Modified Laser Cutter Prints 3D Objects from Powder

Researchers in the Miller Lab at Rice University’s Department of Bioengineering used a commercial-grade CO2 laser cutter to create OpenSLS, an open-source, selective laser sintering platform that can print intricate 3D objects from powdered plastics and biomaterials. (Source: J. Fitlow, Rice University)

Researchers in the Miller Lab at Rice University’s Department of Bioengineering used a commercial-grade CO2 laser cutter to create OpenSLS, an open-source, selective laser sintering platform that can print intricate 3D objects from powdered plastics and biomaterials. (Source: J. Fitlow, Rice University)

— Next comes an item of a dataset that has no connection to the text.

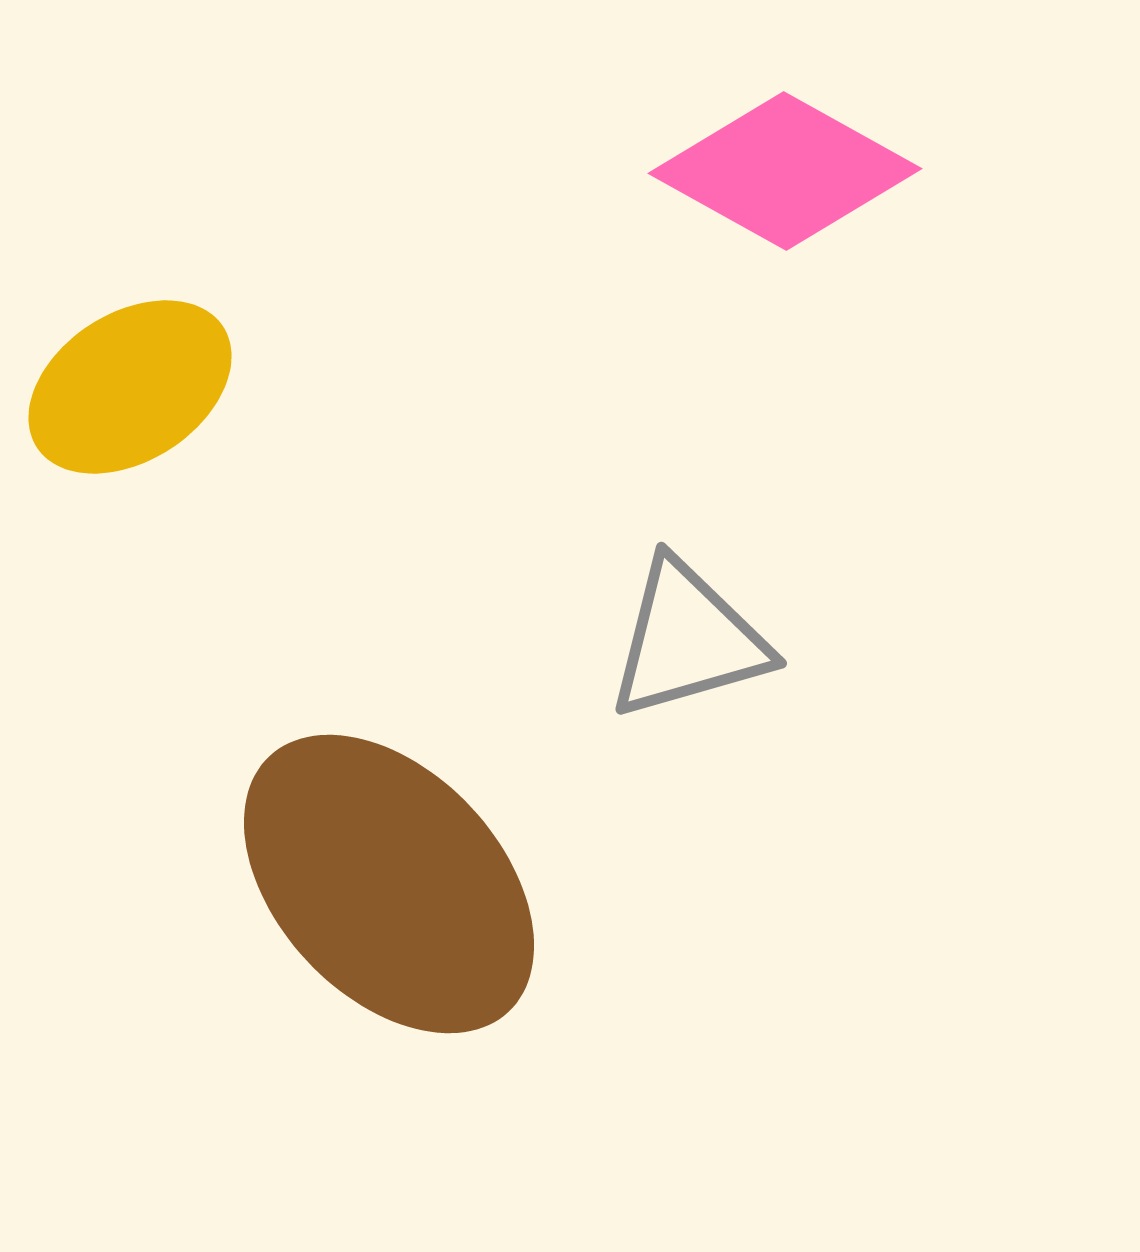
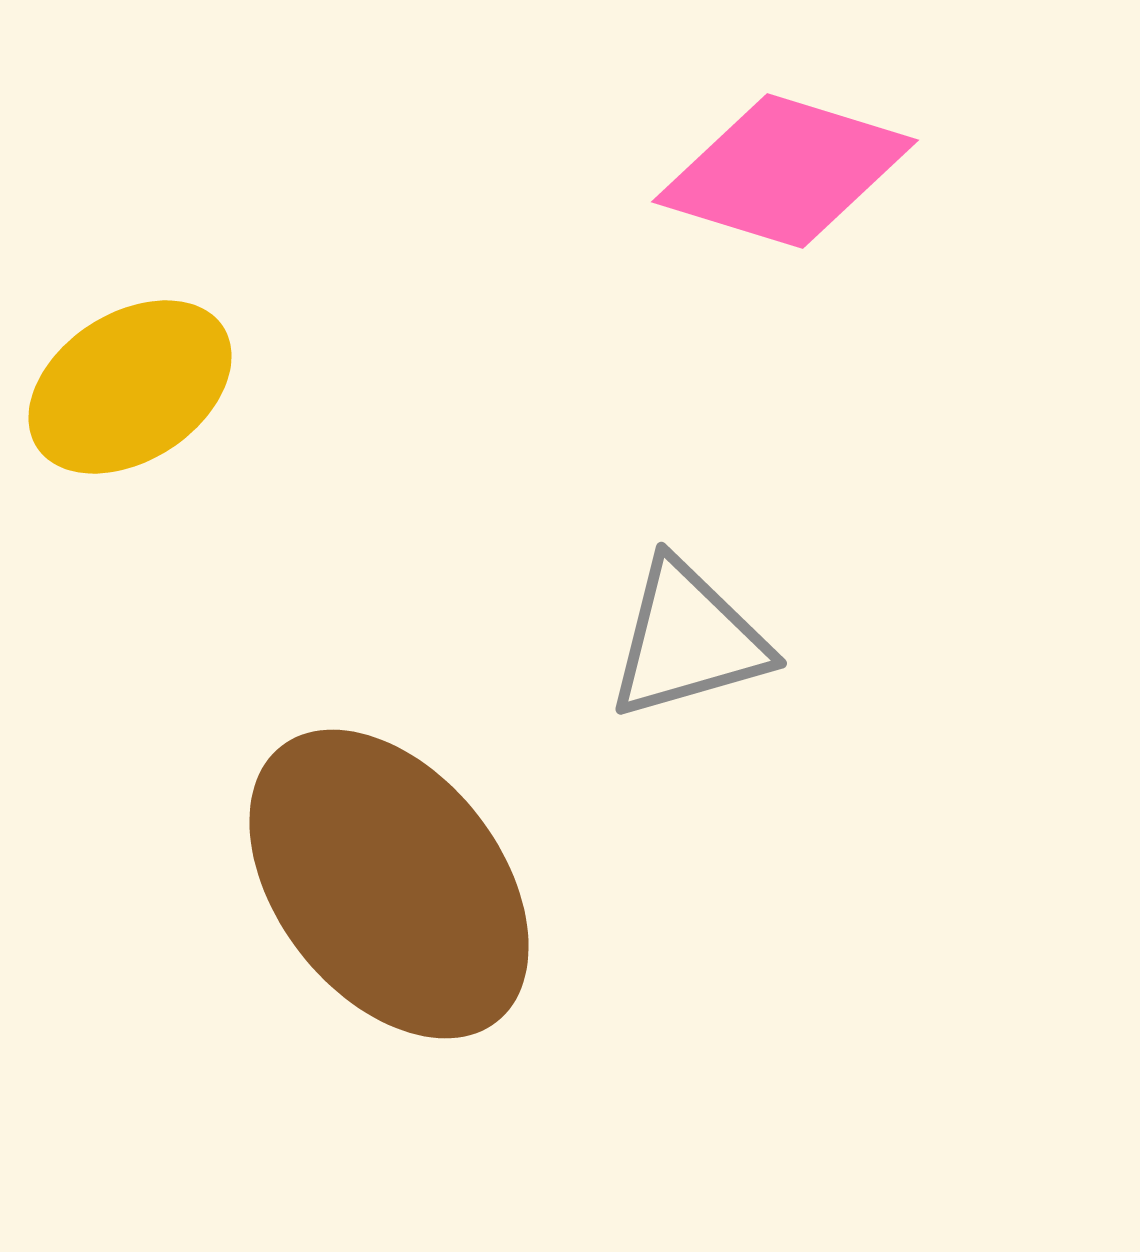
pink diamond: rotated 12 degrees counterclockwise
brown ellipse: rotated 5 degrees clockwise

Rice University bioengineering researchers have modified a commercial-grade CO2 laser cutter to create OpenSLS, an open-source, selective laser sintering platform that can print intricate 3D objects from powdered plastics and biomaterials.

“SLS technology … is one of the only technologies for 3D printing that has the ability to form objects with dramatic overhangs and bifurcations,” said Jordan Miller, an assistant professor of bioengineering at Rice who specializes in using 3D printing for tissue engineering and regenerative medicine. “SLS technology is perfect for creating some of the complex shapes we use in our work, like the vascular networks of the liver and other organs.”

“Designing our own laser-sintering machine means there’s no company-mandated limit to the types of biomaterials we can experiment with for regenerative medicine research,” said Ian Kinstlinger, a graduate student in Miller’s group who designed several of the hardware and software modifications for OpenSLS. The team showed that the machine could print a series of intricate objects from both nylon powder and from polycaprolactone, or PCL, a nontoxic polymer that’s commonly used to make templates for studies on engineered bone.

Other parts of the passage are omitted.